Vous savez, nous avons tout simplement besoin d’un cadre réglementaire clair et bien établi sur le long terme. Cela est nécessaire. Un projet de construction automobile ne peut se concevoir sur le court terme. C’est une industrie qui nécessite beaucoup de temps pour se développer et apporter sa contribution de croissance à l’économie d’un pays. Pour ce qui est de votre pays, nous avons une entière confiance en l’Algérie et ses autorités pour relever ce défi. Les autorités algériennes ont bien compris nos exigences et c’est à elles de faire le nécessaire pour faire aboutir ces projets. Pour notre part, nous sommes enthousiastes pour réaliser ce projet très sérieux. Nous sommes très motivés à l’idée de continuer, notre projet est sérieux et nous espérons que chacune des parties fasse son travail afin qu’ensemble nous puissions réussir à installer une véritable industrie automobile dans votre pays.

Sur le marché algérien, vous avez prit le parti d’aller davantage sur les motorisations à essence. Dans cette perspective, vous voulez développer le marché du Gaz naturel. Où en êtes-vous dans ce projet ?

Effectivement, nous voulons promouvoir cette idée très intéressante sur le double plan de l’écologie et de l’économie, l’Algérie étant un grand producteur de gaz. C’est une alternative intéressante, et à ce titre j’ai rencontré les responsables de Sonatrach ainsi que les autorités du pays pour leur soumettre cette idée. Nous espérons que le pays développe les infrastructures nécessaires à la distribution du gaz naturel, cette partie-là n’est pas de notre ressort. Ce que nous voulons faire, c’est mettre à la disposition du marché algérien une gamme riche et diversifiée, utilisant le gaz naturel comme énergie, ce qui serait profitable pour le consommateur local mais également pour l’économie du pays.

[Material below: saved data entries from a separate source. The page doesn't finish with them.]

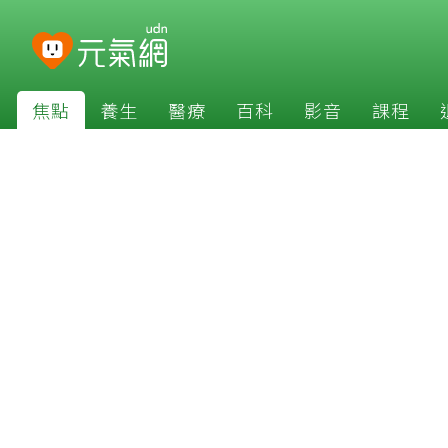
焦點
養生
醫療
百科
影音
課程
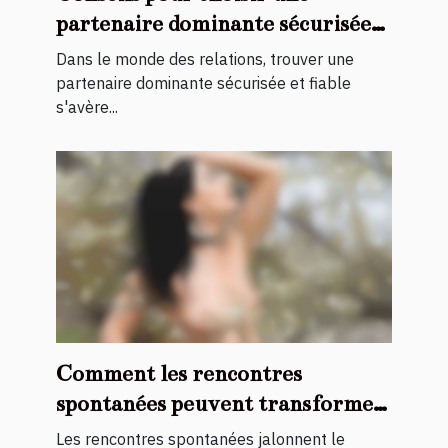
partenaire dominante sécurisée
et fiable
Dans le monde des relations, trouver une
partenaire dominante sécurisée et fiable
s'avère...
Comment les rencontres
spontanées peuvent transformer
votre quotidien ?
Les rencontres spontanées jalonnent le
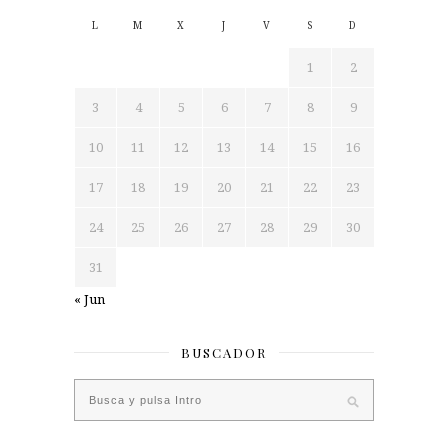
L
M
X
J
V
S
D
1
2
3
4
5
6
7
8
9
10
11
12
13
14
15
16
17
18
19
20
21
22
23
24
25
26
27
28
29
30
31
« Jun
BUSCADOR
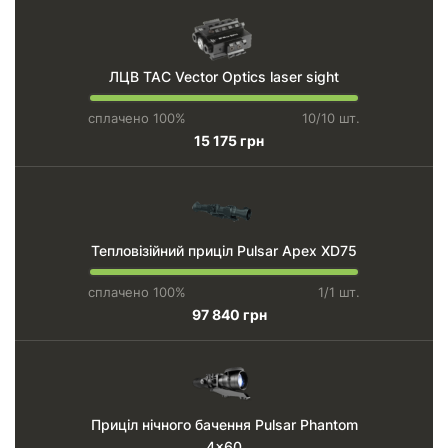
ЛЦВ TAC Vector Optics laser sight
сплачено 100%
10/10 шт.
15 175 грн
Тепловізійний приціл Pulsar Apex XD75
сплачено 100%
1/1 шт.
97 840 грн
Приціл нічного бачення Pulsar Phantom
4x60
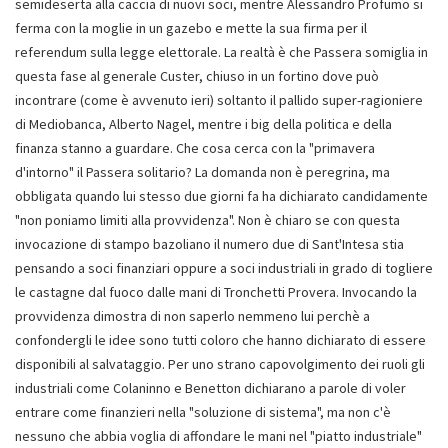
semideserta alla caccia di nuovi soci, mentre Alessandro Profumo si
ferma con la moglie in un gazebo e mette la sua firma per il
referendum sulla legge elettorale. La realtà è che Passera somiglia in
questa fase al generale Custer, chiuso in un fortino dove può
incontrare (come è avvenuto ieri) soltanto il pallido super-ragioniere
di Mediobanca, Alberto Nagel, mentre i big della politica e della
finanza stanno a guardare. Che cosa cerca con la "primavera
d'intorno" il Passera solitario? La domanda non è peregrina, ma
obbligata quando lui stesso due giorni fa ha dichiarato candidamente
"non poniamo limiti alla provvidenza". Non è chiaro se con questa
invocazione di stampo bazoliano il numero due di Sant'Intesa stia
pensando a soci finanziari oppure a soci industriali in grado di togliere
le castagne dal fuoco dalle mani di Tronchetti Provera. Invocando la
provvidenza dimostra di non saperlo nemmeno lui perchè a
confondergli le idee sono tutti coloro che hanno dichiarato di essere
disponibili al salvataggio. Per uno strano capovolgimento dei ruoli gli
industriali come Colaninno e Benetton dichiarano a parole di voler
entrare come finanzieri nella "soluzione di sistema", ma non c'è
nessuno che abbia voglia di affondare le mani nel "piatto industriale"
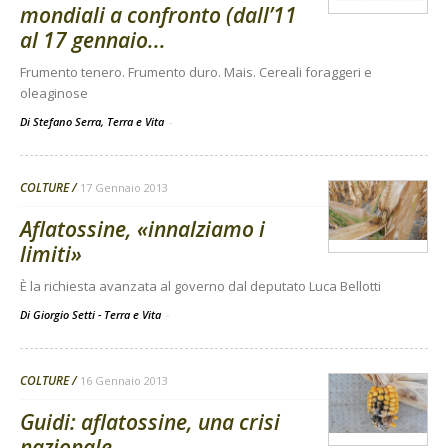
mondiali a confronto (dall’11
al 17 gennaio...
Frumento tenero. Frumento duro. Mais. Cereali foraggeri e
oleaginose
Di Stefano Serra, Terra e Vita
-
COLTURE
17 Gennaio 2013
Aflatossine, «innalziamo i
limiti»
È la richiesta avanzata al governo dal deputato Luca Bellotti
Di Giorgio Setti - Terra e Vita
-
COLTURE
16 Gennaio 2013
Guidi: aflatossine, una crisi
nazionale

Sincèrement, êtes-vous optimiste quant à la réussite de ces projets industriels lancés en Algérie, dont vous êtes un des acteurs ?

Vous savez, nous sommes convaincus qu’il est possible d’aller vers la conquête de nouveaux territoires. Nous sommes deux pays voisins et nous voulons trouver des opportunités pour lancer cette industrie automobile, qui je le rappelle, est créatrice de richesse et d’emplois valorisants. Maintenant, c’est une industrie qui nécessite du temps pour se développer, mais je reste confiant au regard du potentiel des marchés maghrébins et ceux d’Afrique d’une manière générale.

En tant que constructeur, vous n’êtes pas sans savoir que vous faites face à des demandes complètement différentes selon les marchés. Il y a celles des marchés matures, comme l’Europe, l’Asie et l’Amérique, dont les normes et les exigences sont très élevées et il y a celles des pays émergents comme ceux d’Afrique qui sont plutôt des marchés d’accès à l’automobile, avec un niveau d’exigence basique. Comment appréhendez-vous cette situation ?

C’est un processus qui s’est répété plusieurs fois dans l’histoire de l’industrie automobile, j’en veux pour preuve ce qu’avait connu Volkswagen quand la marque s’est installée en Chine. Depuis, le marché Chinois a bien avancé et est devenu un des marchés les plus évolués dans le monde. Les économies évoluent et les marchés aussi. Tout cela n’est que des cycles qui se reproduisent selon les régions et selon les marchés, c’est tout à fait naturel. Notre rôle en tant que constructeur consiste à proposer sur chaque marché une offre qui lui corresponde.